Tiraspol

The Capital of Transnistria

Tiraspol City Hall, Transnistria

Inside Moldova’s borders is another country. Or maybe not? Depends on who you ask, and where. West of the River Dniester lies the bulk of Moldova, an independent country since the collapse of the Soviet Union in 1991. The tiny strip on the other side of the river (trans Dniester – Transnistria) wished it wasn’t independent so hard it accidentally was even more. Identifying less with Romania than the rest of Moldova, they preferred to align eastward with Ukraine and Russia. As Ukraine itself westernized, that has left Transnistria in a precarious place, a tiny exclave of a long-defunct state.

To get to the capital Tiraspol required a two-hour marshrutka ride from Chisinau↗. We crossed the border without without a check from Moldova, but the Transnistrian side had proper border guards and an entry station. They don’t stamp passports, but we received a receipt we presented to exit on our return.

Tiraspol Sign, Tiraspol, Transnistria

The marshrutka gave a nice tour through town on the way to the station. We weren’t sure what to expect from our second-ever visit to a breakaway region↗, but we found the city just as pleasant as Chisinau – nice parks, wide avenues, a relaxed atmosphere.

Holdout or holdover?

Lenin and the Transnistrian Parliament, Tiraspol, Transnistria

Not that there aren’t differences. The hammer and sickle on the flag for one, along with all the Lenin statues. Streets bear the names of Soviet leaders and holidays. A second official flag happens to be identical to Russia’s, supplementing the main one’s colors of green and red. Cyrillic is the script of choice, even for Moldovan (Romanian), which uses the Latin alphabet elsewhere.

Kevin T at KVINT, Tiraspol, Transnistria

The socialist aesthetic is, these days, mostly for show. Capitalism is the main economic system, and one of the best-known (only known?) brands outside Transnistria is KVINT. They produce wine and divin (brandy). The distillery was hard to miss, just down from the tourist information office that hooked us up with maps and souvenirs.

Easy to enjoy

We lunched at Kumanek, possibly the nicest restaurant in town. A couple of shots of vodka made for a great appetizer, while the local beer was surprisingly one of the best we’d tried in the region. The wiener schnitzel-like pork cutlet was tasty and all, but their mamaliga was magical.

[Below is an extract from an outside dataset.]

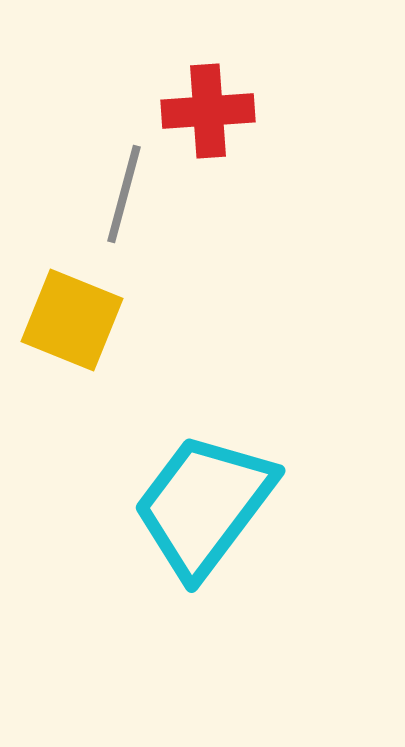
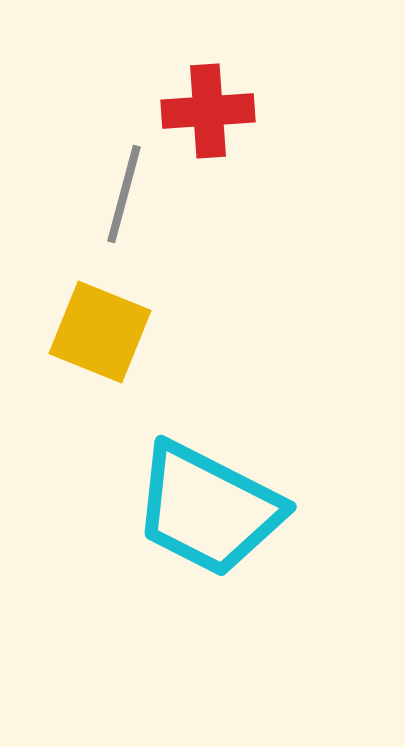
yellow square: moved 28 px right, 12 px down
cyan trapezoid: moved 4 px right, 4 px down; rotated 100 degrees counterclockwise
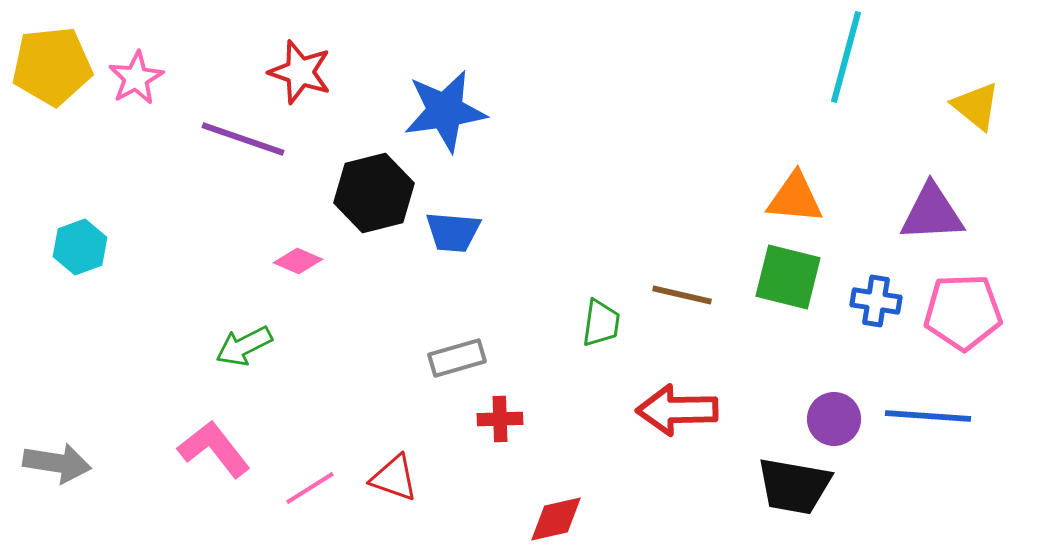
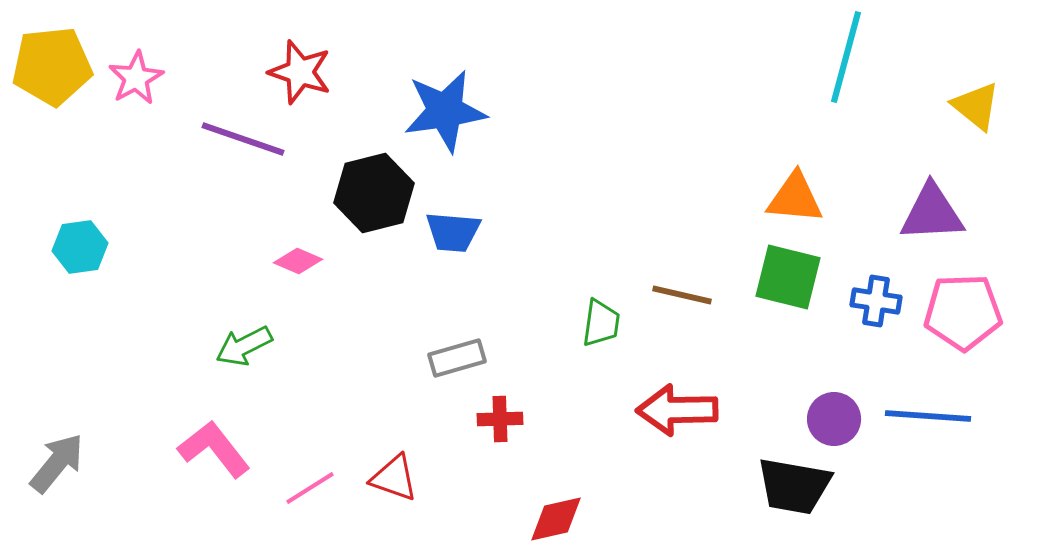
cyan hexagon: rotated 12 degrees clockwise
gray arrow: rotated 60 degrees counterclockwise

Mamaliga at Kumanek, Tiraspol, Transnistria

Normal after all

Green Market, Tiraspol, Transnistria

Possibly our favorite stop was the Green Market (fittingly housed in a bright green building). Grandmothers sold home-grown produce, local cheese, and bread. Shops circling the market floor sold just about everything else.

Sheriff Grocery, Tiraspol, Transnistria

For a souvenir bottle of KVINT wine, we stopped at a Sheriff supermarket. The Sheriff logo shows up all over Transnistria – the company has its hands in just about anything that makes a profit, including the local sports team. Ah, capitalism.

Transnistria Souvenirs, Chisinau, Moldova

Our final task was hunting down plastic Transnistrian Rubles. We’d exchanged money after arriving, trading Moldovan leis and US dollars for a currency unrecognized anywhere else in the world. In addition to typical bills and coins, small denominations also come in plastic chits. These are odd shapes and more akin to pogs or casino chips than hard cash. Naturally, we needed some. Asking around for change at shops we came up dry. But we got lucky at the literal last minute, when the bus station attendant had some in his cash bin. He started making more normal paper change, but we insisted on the plastic stuff. Amused, he laughed at us but ultimately was happy to indulge our wish. (Interesting to note that despite the close connections with Russia, their ruble is pegged to the US dollar.)

Tourist Info, Tiraspol, Transnistria

For all the oddities surrounding borders and money, it’s an easy place to visit. Tiraspol was welcoming and felt like somewhere we would happily stay longer. It was the last stop on our march east, from touristy Transylvania to unheard-of Transnistria. Every step of the way we came in half expecting our surroundings to grow bleak and depressing, but that wasn’t at all the case. More modest maybe. But life goes on here, just as it does anywhere else. Borders and breakaway regions are just a small part of that. Mostly people just want to be left alone. And that’s the story of Tiraspol.